Three traps the price sheet won’t tell you about
1. Reasoning models bill you for thoughts you never see. Kimi K3’s 46-cent plan is mostly hidden reasoning tokens, billed at $15 a million. Even my three smoke-test calls — each supposed to reply with one word — cost 51 cents total. With reasoning models, list price and real price are different currencies. This is the same quiet-bill mechanic that once cost me £700 in an afternoon, wearing a new hat.
2. Some benchmark stars return literally nothing through real tooling. Kimi K3, GLM-5.2, DeepSeek V4-Pro and the GPT-5.6 family all top coding leaderboards — and all of them come back empty when driven through the Claude Code CLI, because their answers arrive wrapped in reasoning blocks the tooling throws away. My rig auto-falls back to the raw API for planning, so they still work as planners. But a model that returns nothing in your harness doesn’t cost less. It costs everything. One-line check before you believe any leaderboard: claude -p "Reply with exactly: WORKING" --model <id>. Empty reply, disqualified.

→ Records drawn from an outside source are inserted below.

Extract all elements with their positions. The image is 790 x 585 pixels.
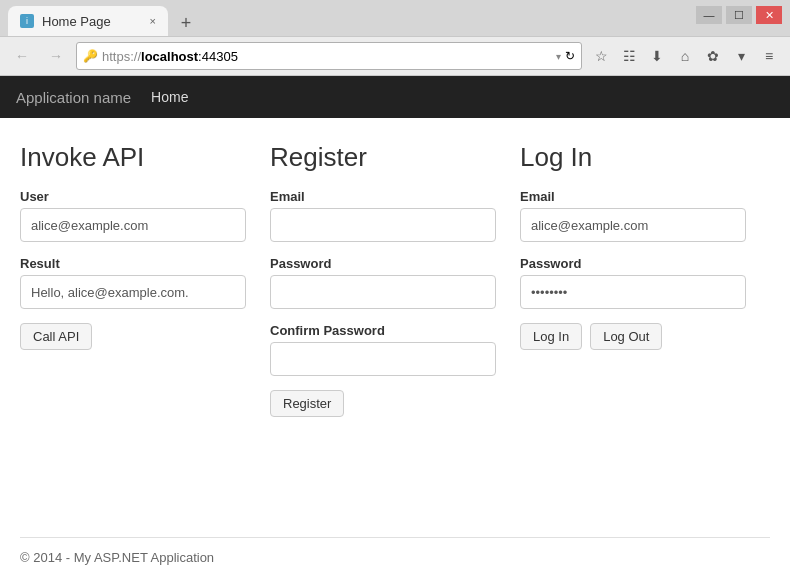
- lock-icon: 🔑: [83, 49, 98, 63]
- browser-window: i Home Page × + — ☐ ✕ ← → 🔑 https://loca…: [0, 0, 790, 585]
- register-password-input[interactable]: [270, 275, 496, 309]
- login-buttons-row: Log In Log Out: [520, 323, 746, 350]
- login-email-input[interactable]: [520, 208, 746, 242]
- host-text: localhost: [141, 49, 198, 64]
- login-email-field-group: Email: [520, 189, 746, 242]
- register-email-input[interactable]: [270, 208, 496, 242]
- window-controls: — ☐ ✕: [696, 6, 782, 24]
- login-password-input[interactable]: [520, 275, 746, 309]
- clipboard-icon[interactable]: ☷: [616, 43, 642, 69]
- forward-button[interactable]: →: [42, 43, 70, 69]
- register-confirm-label: Confirm Password: [270, 323, 496, 338]
- dropdown-icon[interactable]: ▾: [728, 43, 754, 69]
- result-label: Result: [20, 256, 246, 271]
- register-confirm-input[interactable]: [270, 342, 496, 376]
- register-confirm-field-group: Confirm Password: [270, 323, 496, 376]
- call-api-button[interactable]: Call API: [20, 323, 92, 350]
- flower-icon[interactable]: ✿: [700, 43, 726, 69]
- user-label: User: [20, 189, 246, 204]
- new-tab-button[interactable]: +: [172, 12, 200, 34]
- tab-favicon-icon: i: [20, 14, 34, 28]
- download-icon[interactable]: ⬇: [644, 43, 670, 69]
- address-dropdown-icon[interactable]: ▾: [556, 51, 561, 62]
- login-email-label: Email: [520, 189, 746, 204]
- register-password-field-group: Password: [270, 256, 496, 309]
- browser-toolbar: ← → 🔑 https://localhost:44305 ▾ ↻ ☆ ☷ ⬇ …: [0, 36, 790, 76]
- register-password-label: Password: [270, 256, 496, 271]
- register-section: Register Email Password Confirm Password…: [270, 142, 520, 529]
- refresh-icon[interactable]: ↻: [565, 49, 575, 63]
- tab-close-button[interactable]: ×: [150, 15, 156, 27]
- result-value: Hello, alice@example.com.: [20, 275, 246, 309]
- app-navbar: Application name Home: [0, 76, 790, 118]
- minimize-button[interactable]: —: [696, 6, 722, 24]
- register-button[interactable]: Register: [270, 390, 344, 417]
- browser-titlebar: i Home Page × + — ☐ ✕: [0, 0, 790, 36]
- app-container: Application name Home Invoke API User Re…: [0, 76, 790, 585]
- result-field-group: Result Hello, alice@example.com.: [20, 256, 246, 309]
- browser-tab[interactable]: i Home Page ×: [8, 6, 168, 36]
- close-button[interactable]: ✕: [756, 6, 782, 24]
- toolbar-icons: ☆ ☷ ⬇ ⌂ ✿ ▾ ≡: [588, 43, 782, 69]
- invoke-api-section: Invoke API User Result Hello, alice@exam…: [20, 142, 270, 529]
- login-password-field-group: Password: [520, 256, 746, 309]
- login-button[interactable]: Log In: [520, 323, 582, 350]
- address-text: https://localhost:44305: [102, 49, 552, 64]
- app-content: Invoke API User Result Hello, alice@exam…: [0, 118, 790, 585]
- sections-row: Invoke API User Result Hello, alice@exam…: [20, 142, 770, 529]
- login-password-label: Password: [520, 256, 746, 271]
- login-title: Log In: [520, 142, 746, 173]
- home-icon[interactable]: ⌂: [672, 43, 698, 69]
- login-section: Log In Email Password Log In Log Out: [520, 142, 770, 529]
- user-field-group: User: [20, 189, 246, 242]
- user-input[interactable]: [20, 208, 246, 242]
- register-email-field-group: Email: [270, 189, 496, 242]
- invoke-api-title: Invoke API: [20, 142, 246, 173]
- address-bar-container[interactable]: 🔑 https://localhost:44305 ▾ ↻: [76, 42, 582, 70]
- back-button[interactable]: ←: [8, 43, 36, 69]
- register-title: Register: [270, 142, 496, 173]
- protocol-text: https://: [102, 49, 141, 64]
- menu-icon[interactable]: ≡: [756, 43, 782, 69]
- bookmark-icon[interactable]: ☆: [588, 43, 614, 69]
- nav-home-link[interactable]: Home: [151, 89, 188, 105]
- tab-label: Home Page: [42, 14, 111, 29]
- port-text: :44305: [198, 49, 238, 64]
- maximize-button[interactable]: ☐: [726, 6, 752, 24]
- footer: © 2014 - My ASP.NET Application: [20, 537, 770, 569]
- footer-text: © 2014 - My ASP.NET Application: [20, 550, 214, 565]
- logout-button[interactable]: Log Out: [590, 323, 662, 350]
- app-name: Application name: [16, 89, 131, 106]
- register-email-label: Email: [270, 189, 496, 204]
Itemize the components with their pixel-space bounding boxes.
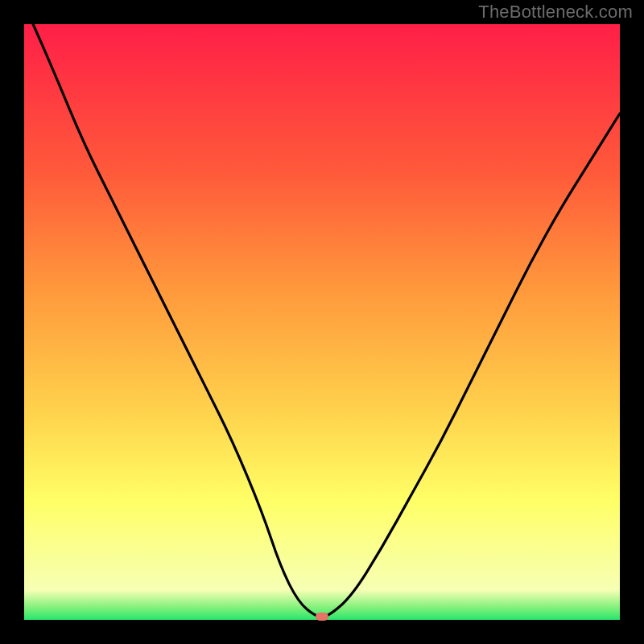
watermark-text: TheBottleneck.com [478,2,633,23]
chart-frame: TheBottleneck.com [0,0,644,644]
minimum-marker [316,613,328,621]
bottleneck-curve [33,24,620,617]
curve-svg [24,24,620,620]
plot-area [24,24,620,620]
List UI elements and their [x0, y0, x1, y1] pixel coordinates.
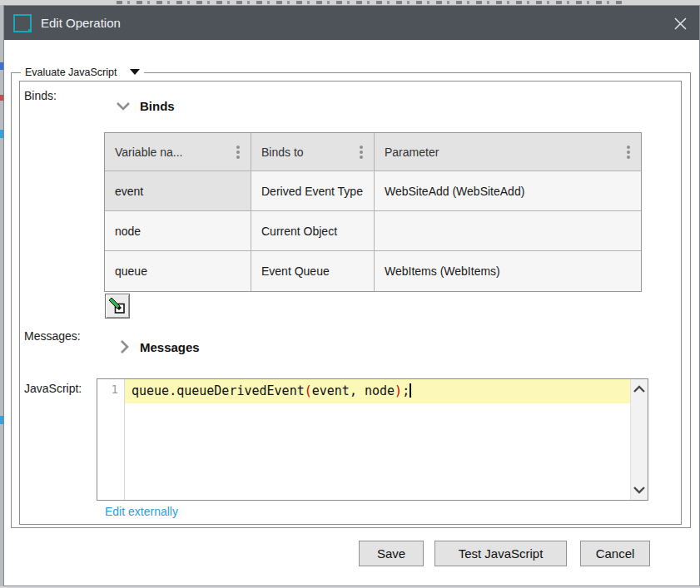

3. The routing rots under you. On cheap aggregator routes, the provider behind a model id can change mid-day. A model that answered cleanly this morning went dark by afternoon — same id, different backend. Cheap needs re-verifying, per run, not per month.
What I actually run now
The winning recipe from eight rounds of this: brilliant plan, cheap hands. A frontier reasoning model plans once — Grok-4.5 or GPT-5.6 luna, both under a dollar all-in — and DeepSeek’s flash model types everything, with the test gate keeping it honest. That combination gets me roughly 100 passing tests for under a pound. The all-premium version of the same run cost me $7.41 and produced fewer tests.
So: is Chinese AI the cheapest? For the hands, yes — emphatically, 19-to-1 yes. For the brain, not this month: the newest Chinese flagships price like Western ones and lose on value, and the one that undercuts everyone writes the thinnest plans. Buy the roles separately, measure cost per verified output instead of cost per token, and smoke-test through your own tooling before trusting anyone’s leaderboard — including mine.